Sin embargo, si se llevaba a cabo hábilmente… si se manejaba con cuidado…
Freiherr Hugo Reiss escribió unas palabras en el memorándum. Habría que hablar con el general de la SS, Otto Skorzeny, o mejor aún Otto Ohlendorf del Amt III del Reichssicherheitshauptamt. ¿No comandaba Ohlendorf el Einsatzgruppe D?
Y enseguida, de pronto, sin ningún síntoma previo, Reiss se sintió enfermo de rabia. Pensé que esto había acabado, se dijo. ¿No tendría fin? La guerra había terminado hacía años. Y pensaron que había terminado de veras. Pero el fiasco de África, ese loco de Seyss-Inquart tratando de llevar a la práctica los esquemas de Rosenberg…
Herr Hope tenía razón, pensó Reiss.
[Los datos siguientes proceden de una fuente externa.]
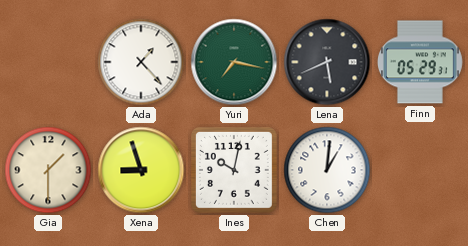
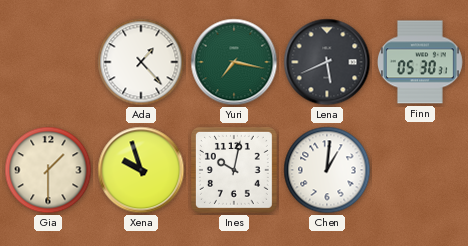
Finn: 05:29 -> 05:30
Xena: 8:57 -> 9:57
Ese chiste a propósito de los contactos alemanes en Marte. Marte poblado de judíos. También los verían allí: judíos bicéfalos, quizá, de treinta centímetros de altura.
No podía olvidar las tareas de rutina, decidió. No le quedaba tiempo para aquellas aventuras propias de una cabeza de chorlito; Einsatzkommandos persiguiendo a Abendsen. Tenía las manos ocupadas; saludos de bienvenida a marinos alemanes y respuestas a radiogramas en código. Un asunto semejante correspondía a alguien de mayor jerarquía.
De cualquier modo, pensó, si se metía en algo parecido y todo salía mal no era difícil saber qué le pasaría: miembro de la custodia en el gobierno general del Este, o en una cámara de gas de cianuro hidrogenado Zyklon B.
Extendiendo la mano tachó cuidadosamente la nota del memorándum, y luego quemó la hoja en el cenicero de cerámica.
Llamaron a la puerta y entró el secretario trayendo un puñado de papeles.
—El discurso del doctor Goebbels. Completo. —Pferdehuf dejó las hojas sobre el escritorio. —Tiene que leerlo. Muy bueno; uno de los mejores.
Encendiendo otro cigarrillo Simon Arzt 70, Reiss se puso a leer el discurso del doctor Goebbels.